New composition by Hannah Kendall inspired by Network Bed
09/03/2018
Incredible composer and wonderful friend Hannah Kendall has made a new work inspired by Network Bed - the work will be performed for the first time at Oxford University as part of the celebrations for International Women’s Day. See more here.
Hannah writes:
Network Bed is inspired by my artist friend Katriona Beale’s sunken black-velvet
bed installation of the same name, which was exhibited as part of her ‘Are We All
Addicts Now?’ series at Furtherfield Gallery (2017), made in response to her interest
in digital culture and online behavioural addictions. More specifically, Network Bed
recreated Katriona’s experience of a prolonged period of insomnia both fuelled and
soothed by her nocturnal online habits. My musical depiction of the work aims to
encapsulate the conflicting hyper-stimulating, yet sometimes calming, sensations of
delving into, and becoming lost in the online world.
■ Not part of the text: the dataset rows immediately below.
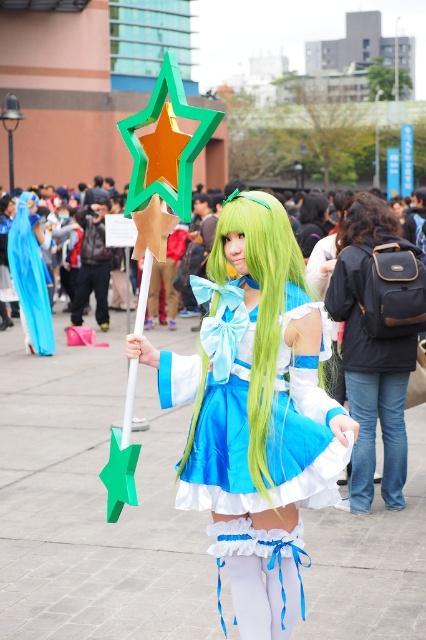 You are a photographer at the event and want to capture the person in the matte blue dress at center and the black leather backpack at right in a single frame. Given that your camera has a fixed focal length and limited field of view, which object should you position closer to the camera to ensure both are fully visible?

Since the matte blue dress at center is wider than the black leather backpack at right, you should position the matte blue dress at center closer to the camera. This will help ensure both objects fit within the frame while maintaining their visibility.

You are taking a photo of the person holding the star staff. You want to focus on the gold center of the star on the staff. Which of the two points, point (276, 577) or point (367, 230), is closer to the camera and thus better for focusing?

Point (276, 577) is closer to the camera than point (367, 230), so it is better for focusing on the gold center of the star on the staff.

You are a photographer at a costume party and want to take a photo of the person with both green silky hair at center and dark brown curly hair at center. Which hair is larger in size?

The green silky hair at center is bigger than the dark brown curly hair at center. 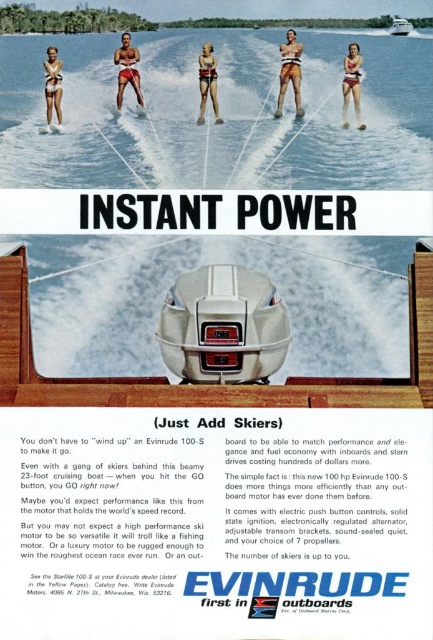 In the vintage Evinrude advertisement, you see the matte black skis at center and the matte white bikini at upper left. Which object is positioned higher up in the image?

The matte white bikini at upper left is positioned higher up in the image than the matte black skis at center.

You are designing a poster and need to know the relative sizes of the objects in the image. Based on the scene, which object is wider between the matte black skis at center and the matte white bikini at upper left?

The matte black skis at center might be wider than matte white bikini at upper left according to the description.

You are a photographer trying to capture the Evinrude 100 S motor advertisement. You notice the matte black motorboat at center and the matte red shorts at center. Based on their positions in the image, which object is closer to the bottom of the frame?

The matte black motorboat at center is below the matte red shorts at center, so it is closer to the bottom of the frame. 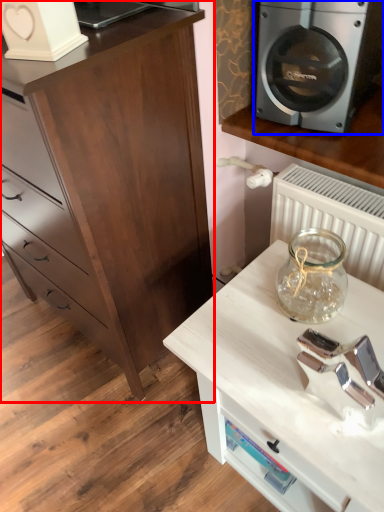 Question: Which object appears closest to the camera in this image, chest of drawers (highlighted by a red box) or home appliance (highlighted by a blue box)?

Choices:
 (A) chest of drawers
 (B) home appliance

Answer: (A) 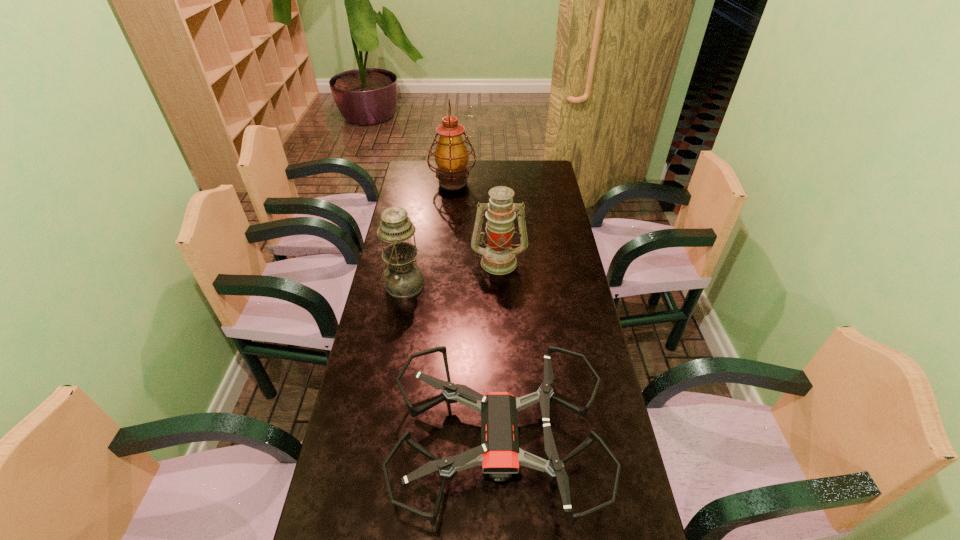 Locate an element on the screen. This screenshot has width=960, height=540. the tallest object is located at coordinates (451, 156).

This screenshot has height=540, width=960. Identify the location of the farthest object. (451, 156).

Identify the location of the shortest object. (499, 454).

Identify the location of drone. (499, 454).

Locate an element on the screen. vacant space located 0.090m on the front of the tallest oil lamp is located at coordinates (451, 206).

Identify the location of free space located with the camera facing forward on the drone. (349, 441).

In order to click on vacant space situated 0.100m with the camera facing forward on the drone in this screenshot , I will do `click(357, 441)`.

Find the location of a particular element. object located in the far edge section of the desktop is located at coordinates (451, 156).

Locate an element on the screen. drone that is positioned at the left edge is located at coordinates (499, 454).

Where is `object located in the right edge section of the desktop`? This screenshot has width=960, height=540. object located in the right edge section of the desktop is located at coordinates (499, 454). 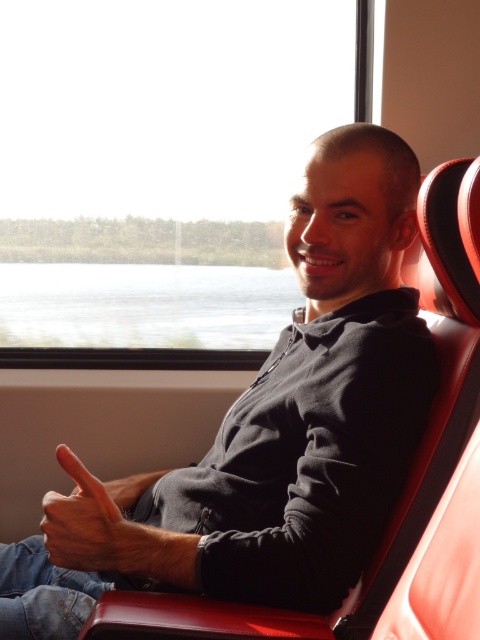 Question: Which point is closer to the camera taking this photo?

Choices:
 (A) (60, 516)
 (B) (91, 529)

Answer: (B)

Question: Does matte black hoodie at center lie in front of matte black hand at center?

Choices:
 (A) yes
 (B) no

Answer: (A)

Question: Can you confirm if matte black hoodie at center is bigger than matte black hand at center?

Choices:
 (A) no
 (B) yes

Answer: (B)

Question: Which of these objects is positioned closest to the matte black hoodie at center?

Choices:
 (A) matte black hand at center
 (B) transparent glass window at upper center

Answer: (A)

Question: Observing the image, what is the correct spatial positioning of matte black hoodie at center in reference to matte black hand at center?

Choices:
 (A) above
 (B) below

Answer: (A)

Question: Estimate the real-world distances between objects in this image. Which object is closer to the matte black hand at center?

Choices:
 (A) transparent glass window at upper center
 (B) matte black hoodie at center

Answer: (B) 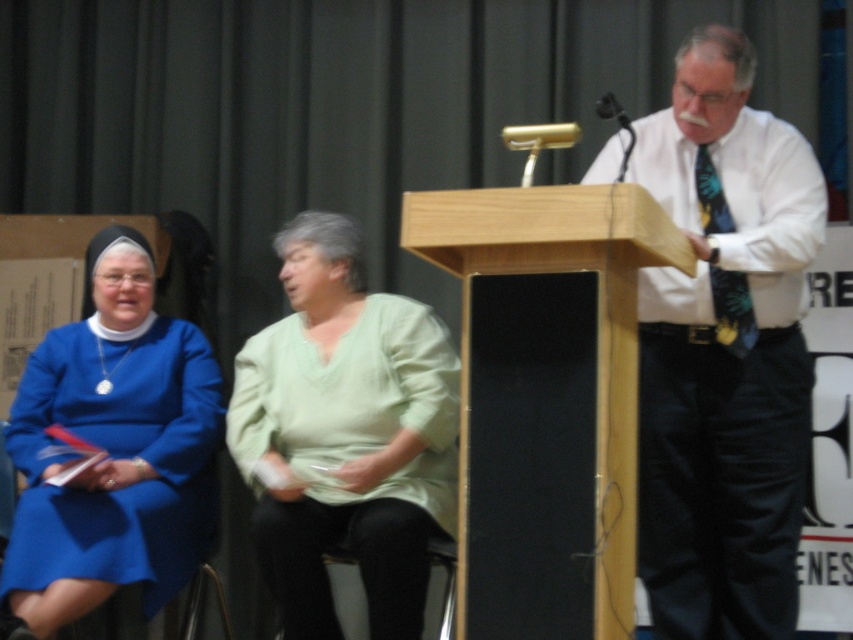 Question: Is white shirt at center thinner than floral silk tie at right?

Choices:
 (A) yes
 (B) no

Answer: (B)

Question: Which object appears closest to the camera in this image?

Choices:
 (A) green cotton shirt at center
 (B) floral silk tie at right
 (C) blue fabric dress at left

Answer: (B)

Question: Which is nearer to the floral silk tie at right?

Choices:
 (A) green cotton shirt at center
 (B) white shirt at center
 (C) blue fabric dress at left

Answer: (B)

Question: Does white shirt at center have a greater width compared to blue fabric dress at left?

Choices:
 (A) no
 (B) yes

Answer: (A)

Question: Estimate the real-world distances between objects in this image. Which object is farther from the blue fabric dress at left?

Choices:
 (A) floral silk tie at right
 (B) green cotton shirt at center

Answer: (A)

Question: Is the position of white shirt at center less distant than that of floral silk tie at right?

Choices:
 (A) yes
 (B) no

Answer: (A) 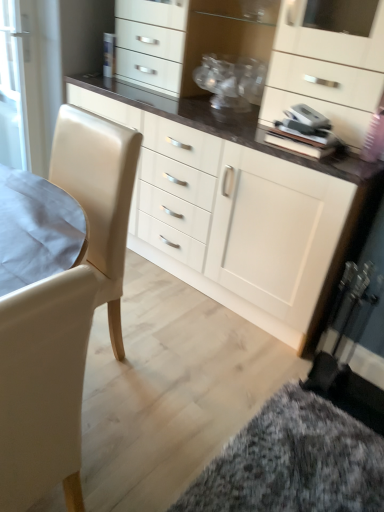 Question: From a real-world perspective, does leather-like white swivel chair at left stand above fluffy carpet at lower right?

Choices:
 (A) no
 (B) yes

Answer: (B)

Question: Is leather-like white swivel chair at left oriented away from fluffy carpet at lower right?

Choices:
 (A) no
 (B) yes

Answer: (A)

Question: Could you tell me if leather-like white swivel chair at left is facing fluffy carpet at lower right?

Choices:
 (A) no
 (B) yes

Answer: (A)

Question: Considering the relative positions of leather-like white swivel chair at left and fluffy carpet at lower right in the image provided, is leather-like white swivel chair at left to the left of fluffy carpet at lower right from the viewer's perspective?

Choices:
 (A) yes
 (B) no

Answer: (A)

Question: Is the depth of leather-like white swivel chair at left greater than that of fluffy carpet at lower right?

Choices:
 (A) yes
 (B) no

Answer: (B)

Question: Looking at their shapes, would you say fluffy carpet at lower right is wider or thinner than beige leather chair at left?

Choices:
 (A) thin
 (B) wide

Answer: (B)

Question: Considering the positions of fluffy carpet at lower right and beige leather chair at left in the image, is fluffy carpet at lower right taller or shorter than beige leather chair at left?

Choices:
 (A) short
 (B) tall

Answer: (A)

Question: Is fluffy carpet at lower right bigger or smaller than beige leather chair at left?

Choices:
 (A) big
 (B) small

Answer: (B)

Question: Would you say fluffy carpet at lower right is to the left or to the right of beige leather chair at left in the picture?

Choices:
 (A) left
 (B) right

Answer: (B)

Question: Considering the positions of matte white cabinet at center and leather-like white swivel chair at left in the image, is matte white cabinet at center taller or shorter than leather-like white swivel chair at left?

Choices:
 (A) tall
 (B) short

Answer: (A)

Question: Looking at the image, does matte white cabinet at center seem bigger or smaller compared to leather-like white swivel chair at left?

Choices:
 (A) small
 (B) big

Answer: (B)

Question: In terms of width, does matte white cabinet at center look wider or thinner when compared to leather-like white swivel chair at left?

Choices:
 (A) thin
 (B) wide

Answer: (B)

Question: Would you say matte white cabinet at center is to the left or to the right of leather-like white swivel chair at left in the picture?

Choices:
 (A) right
 (B) left

Answer: (A)

Question: From a real-world perspective, is leather-like white swivel chair at left positioned above or below fluffy carpet at lower right?

Choices:
 (A) above
 (B) below

Answer: (A)

Question: From the image's perspective, is leather-like white swivel chair at left located above or below fluffy carpet at lower right?

Choices:
 (A) above
 (B) below

Answer: (A) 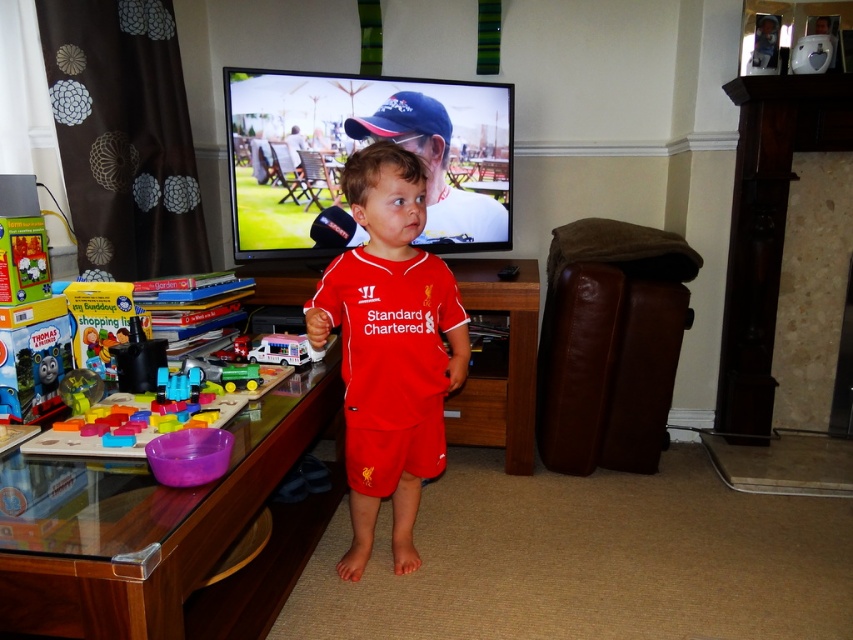 You are standing in the living room and want to place a new decoration on the blue fabric baseball cap at upper center. According to the scene description, where exactly is the blue fabric baseball cap located?

The blue fabric baseball cap at upper center is located at point (402, 118).

Consider the image. Where is the matte red jersey at center located in the image?

The matte red jersey at center is located at point (389,348) in the image. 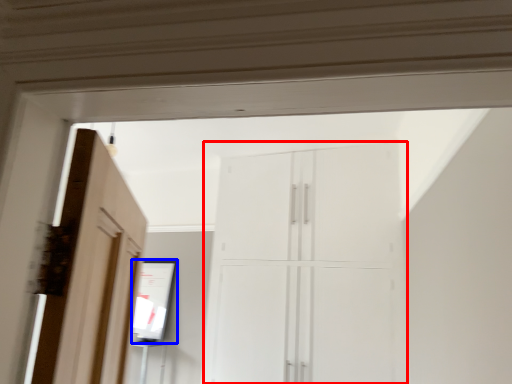 Question: Which point is closer to the camera, cupboard (highlighted by a red box) or mirror (highlighted by a blue box)?

Choices:
 (A) cupboard
 (B) mirror

Answer: (A) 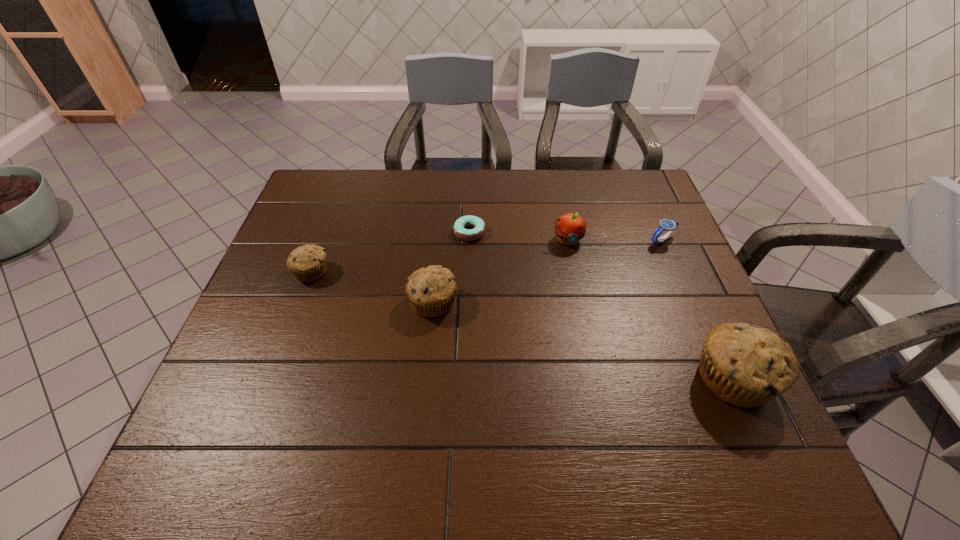 To achieve even spacing by inserting another muffin among them, please point to a vacant spot for this new muffin. Please provide its 2D coordinates. Your answer should be formatted as a tuple, i.e. [(x, y)], where the tuple contains the x and y coordinates of a point satisfying the conditions above.

[(572, 338)] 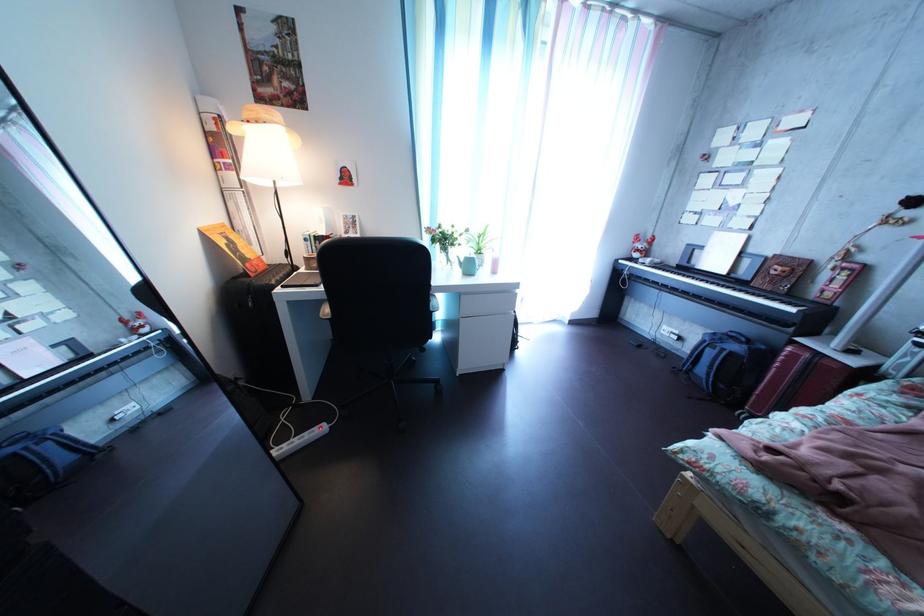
A fluid glass sculpture with an embedded screen showing projections of moths was
housed within the structure, and I was particularly drawn to this feature, in the same
way that the moths themselves seemed compulsively attracted to the screen’s light. A
repetitive single-note phrase, dispersed with grace notes, is immediately presented as a main motif in the piano’s right hand, and returns throughout the piece to represent this. Indeed, grace notes and pizzicato strings feature heavily to recreate the flitting of moths’ wings; particularly adding to the restless and distracted nature of the opening sections. This transitions into a highly-punctuated moment, with inflections of the more driving material to come in the piano, to emulate the piercing and bright glow of the screen. A contrasting sultry ‘cello solo is introduced to capture the seductive aspect of being drawn into the digital sphere, before eventually culminating with propulsion and tense forward momentum, which is finally released with the return of the initial repeating single-note motif.